--- TASK PROMPT ---
Filter the listing below, keeping every line that holds "timecode".

[[ SOURCE DATA, beginning ]]

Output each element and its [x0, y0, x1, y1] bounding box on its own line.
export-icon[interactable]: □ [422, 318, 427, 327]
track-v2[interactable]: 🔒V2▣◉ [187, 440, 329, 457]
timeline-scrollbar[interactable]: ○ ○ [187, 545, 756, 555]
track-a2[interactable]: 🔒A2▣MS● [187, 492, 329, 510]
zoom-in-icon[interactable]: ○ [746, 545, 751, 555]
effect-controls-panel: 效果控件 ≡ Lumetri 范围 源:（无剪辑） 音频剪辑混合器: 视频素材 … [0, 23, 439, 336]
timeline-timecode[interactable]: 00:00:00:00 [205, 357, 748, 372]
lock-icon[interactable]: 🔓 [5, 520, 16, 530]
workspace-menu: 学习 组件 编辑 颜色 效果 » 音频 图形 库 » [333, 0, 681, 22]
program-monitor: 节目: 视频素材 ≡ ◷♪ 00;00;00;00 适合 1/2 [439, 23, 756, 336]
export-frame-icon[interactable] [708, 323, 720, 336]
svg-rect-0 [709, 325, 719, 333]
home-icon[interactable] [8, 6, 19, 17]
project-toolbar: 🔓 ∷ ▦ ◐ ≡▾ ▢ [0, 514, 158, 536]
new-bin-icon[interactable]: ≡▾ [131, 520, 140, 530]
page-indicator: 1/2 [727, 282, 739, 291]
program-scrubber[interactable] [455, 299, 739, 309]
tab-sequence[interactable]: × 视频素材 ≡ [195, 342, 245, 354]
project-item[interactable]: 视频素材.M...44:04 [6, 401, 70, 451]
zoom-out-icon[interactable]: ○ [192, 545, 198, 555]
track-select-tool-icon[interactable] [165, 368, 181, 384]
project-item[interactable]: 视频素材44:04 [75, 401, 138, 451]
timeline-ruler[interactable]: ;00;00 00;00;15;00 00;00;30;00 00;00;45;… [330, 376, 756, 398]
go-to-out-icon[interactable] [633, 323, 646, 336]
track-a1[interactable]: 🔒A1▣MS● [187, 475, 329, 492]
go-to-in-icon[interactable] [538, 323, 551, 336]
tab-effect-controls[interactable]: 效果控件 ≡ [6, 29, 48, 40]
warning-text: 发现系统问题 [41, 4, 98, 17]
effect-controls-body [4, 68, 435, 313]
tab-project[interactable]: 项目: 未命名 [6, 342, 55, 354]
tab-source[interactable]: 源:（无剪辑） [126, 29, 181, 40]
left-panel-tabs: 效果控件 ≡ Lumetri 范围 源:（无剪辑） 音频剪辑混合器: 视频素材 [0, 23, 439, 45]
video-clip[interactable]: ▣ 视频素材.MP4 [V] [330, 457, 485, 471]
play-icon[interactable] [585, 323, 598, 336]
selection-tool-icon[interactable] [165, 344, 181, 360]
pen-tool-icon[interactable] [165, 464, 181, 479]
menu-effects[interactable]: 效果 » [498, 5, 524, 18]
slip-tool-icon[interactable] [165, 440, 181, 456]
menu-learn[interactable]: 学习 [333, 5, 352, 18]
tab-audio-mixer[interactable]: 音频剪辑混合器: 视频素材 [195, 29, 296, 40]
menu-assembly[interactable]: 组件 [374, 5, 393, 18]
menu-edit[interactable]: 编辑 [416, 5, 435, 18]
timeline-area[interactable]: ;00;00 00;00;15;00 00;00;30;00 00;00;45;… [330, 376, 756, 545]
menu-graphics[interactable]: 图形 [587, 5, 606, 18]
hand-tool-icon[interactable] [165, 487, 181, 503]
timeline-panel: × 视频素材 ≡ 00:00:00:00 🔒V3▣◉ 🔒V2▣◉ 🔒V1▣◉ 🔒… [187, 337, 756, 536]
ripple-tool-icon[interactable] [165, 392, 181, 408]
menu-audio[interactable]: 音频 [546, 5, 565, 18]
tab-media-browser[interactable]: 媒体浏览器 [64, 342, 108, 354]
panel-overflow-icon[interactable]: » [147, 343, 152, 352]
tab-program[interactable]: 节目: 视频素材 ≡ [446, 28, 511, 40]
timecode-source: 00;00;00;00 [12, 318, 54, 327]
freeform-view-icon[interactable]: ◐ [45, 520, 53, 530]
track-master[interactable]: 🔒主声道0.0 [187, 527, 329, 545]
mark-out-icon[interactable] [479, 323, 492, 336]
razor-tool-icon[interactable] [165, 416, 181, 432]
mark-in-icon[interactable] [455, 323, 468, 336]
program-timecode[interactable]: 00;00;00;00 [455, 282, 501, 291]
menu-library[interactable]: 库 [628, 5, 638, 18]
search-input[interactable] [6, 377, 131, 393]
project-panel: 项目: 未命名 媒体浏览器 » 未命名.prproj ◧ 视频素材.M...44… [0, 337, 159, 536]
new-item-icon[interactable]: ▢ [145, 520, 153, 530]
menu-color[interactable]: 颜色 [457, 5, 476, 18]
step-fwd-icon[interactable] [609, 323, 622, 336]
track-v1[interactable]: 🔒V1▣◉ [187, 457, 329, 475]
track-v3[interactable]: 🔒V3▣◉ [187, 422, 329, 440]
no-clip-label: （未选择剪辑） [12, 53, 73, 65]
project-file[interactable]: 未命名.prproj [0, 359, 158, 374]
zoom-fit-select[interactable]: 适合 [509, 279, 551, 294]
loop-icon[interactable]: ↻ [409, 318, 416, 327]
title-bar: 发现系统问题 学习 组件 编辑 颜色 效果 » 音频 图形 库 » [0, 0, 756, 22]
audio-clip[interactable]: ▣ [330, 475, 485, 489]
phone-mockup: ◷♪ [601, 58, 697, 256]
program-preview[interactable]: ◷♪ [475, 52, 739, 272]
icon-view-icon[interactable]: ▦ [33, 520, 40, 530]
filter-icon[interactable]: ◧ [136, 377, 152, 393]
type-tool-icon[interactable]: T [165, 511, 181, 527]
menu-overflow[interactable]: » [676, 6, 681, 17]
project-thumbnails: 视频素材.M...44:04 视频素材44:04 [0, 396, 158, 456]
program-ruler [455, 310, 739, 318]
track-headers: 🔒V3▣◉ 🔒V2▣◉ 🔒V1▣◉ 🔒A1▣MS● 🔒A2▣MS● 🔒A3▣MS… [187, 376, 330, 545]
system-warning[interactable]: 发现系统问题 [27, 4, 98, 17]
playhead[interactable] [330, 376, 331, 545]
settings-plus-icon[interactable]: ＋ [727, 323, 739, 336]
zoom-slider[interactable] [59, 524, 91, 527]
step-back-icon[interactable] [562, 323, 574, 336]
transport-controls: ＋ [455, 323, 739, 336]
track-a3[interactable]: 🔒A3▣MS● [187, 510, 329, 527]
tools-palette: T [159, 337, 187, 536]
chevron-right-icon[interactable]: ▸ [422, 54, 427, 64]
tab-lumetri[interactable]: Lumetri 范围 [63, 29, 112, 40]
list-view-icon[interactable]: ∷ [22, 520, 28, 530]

[[ SOURCE DATA, end ]]

--- RESULT OF THE TASK ---
timeline-timecode[interactable]: 00:00:00:00 [205, 357, 748, 372]
timecode-source: 00;00;00;00 [12, 318, 54, 327]
program-timecode[interactable]: 00;00;00;00 [455, 282, 501, 291]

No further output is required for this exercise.